After Mayer completed his studies at the University of Vienna, he established a law practice at Salvatorgasse 10 in Vienna.

Mayer's first experience in photography was as an amateur, and he was a member of several Viennese photographer associations that focused on artistic photography. His artistic photos include documentary images of Wienerstraße images.

Mayer was an honorary member of many domestic and foreign photographers' clubs. He also authored a textbook and was awarded several patents for photographic devices.

=== DREM-Zentrale ===
Finally, Mayer left the law firm and founded a photographic technology company DREM-Zentrale with Nikolaus Benedik. The company's name was an abbreviation of DR. E. Mayer. International branches of the company included, DREM Products Corporation in New York and DREM Products Ltd. in London, England.

== Published works ==
- 1912 – Wurstelprater by Felix Salten with 75 photographs by Emil Mayer.
- 1912 – Das Bromöldruckverfahren.

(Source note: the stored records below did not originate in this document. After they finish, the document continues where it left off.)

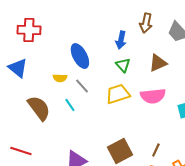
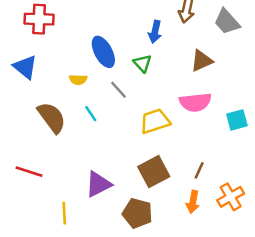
green triangle: (123, 65) -> (142, 63), moved
gray line: (82, 86) -> (118, 90), moved
yellow trapezoid: (118, 94) -> (155, 121), moved

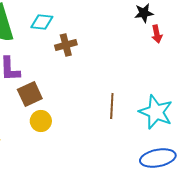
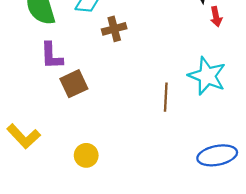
cyan star: (156, 112) -> (207, 76), moved
yellow circle: (41, 121) -> (86, 155), moved

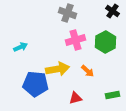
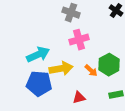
green hexagon: (106, 42) -> (109, 65), moved
cyan arrow: (20, 47) -> (38, 55), moved, size x1.6

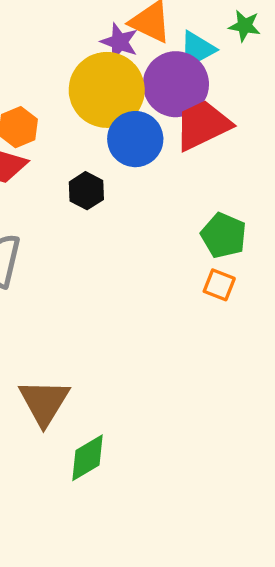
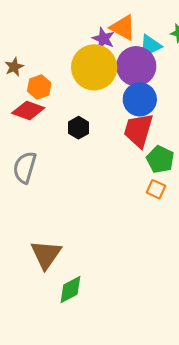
red trapezoid: (203, 125) -> (138, 130), moved, turned -51
blue circle: (135, 139) -> (140, 99), moved

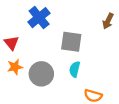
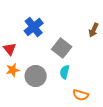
gray square: (71, 42) -> (62, 48), turned 30

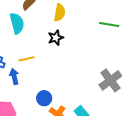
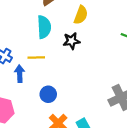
cyan semicircle: (17, 23) -> (44, 27), moved
blue circle: (44, 98) -> (48, 94), moved

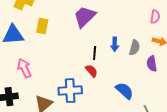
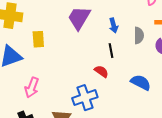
blue arrow: (115, 44) -> (114, 25), moved
black line: (95, 53) -> (111, 51), moved
pink arrow: (24, 68) -> (32, 88), turned -120

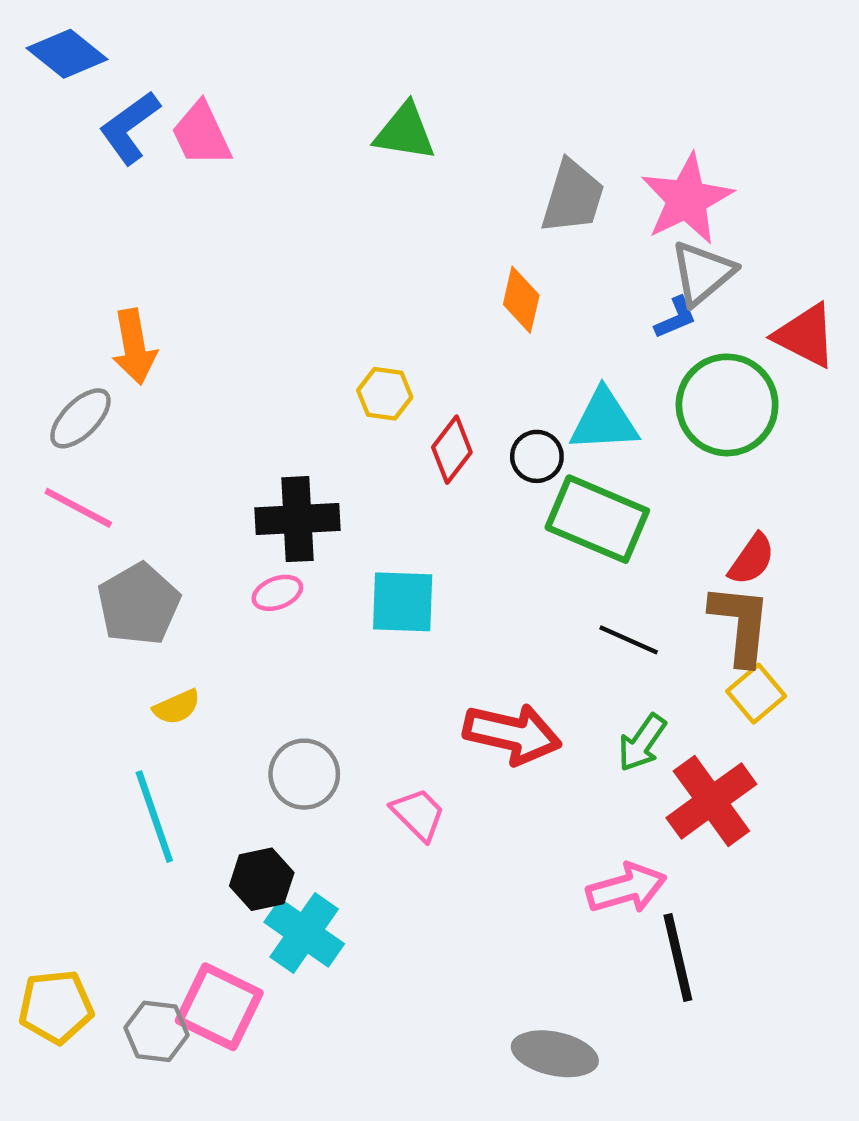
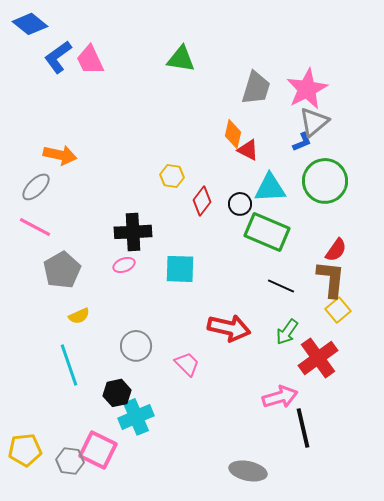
red triangle: (805, 336) -> (248, 150), moved, size x0.7
orange arrow: (134, 347) -> (60, 155), turned -68
cyan cross: (304, 933) -> (136, 417), turned 32

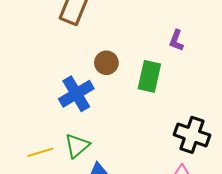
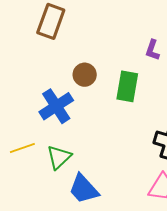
yellow line: (40, 152) -> (22, 148), moved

Halle a.S.: Knapp, 1912.
- 1923 – Bromoil Printing and Bromoil Transfer. Boston, Mass: American Photographic Publishing Co., 1923. Translated from the seventh German edition by Frank Roy Fraprie, FRPS (1874 – 1951), editor of American Photography.
- 1927 – Bromöldruck und -Umdruck. (Enzyklopädie der Photographie; 81). 10. und 11. ergänzte Auflage. Knapp, Halle (Saale) 1927.
- 1927 – "A Manual of Bromoil & Transfer." Practical Photography, no. 12, 1927. Translated by Joseph M. Bing.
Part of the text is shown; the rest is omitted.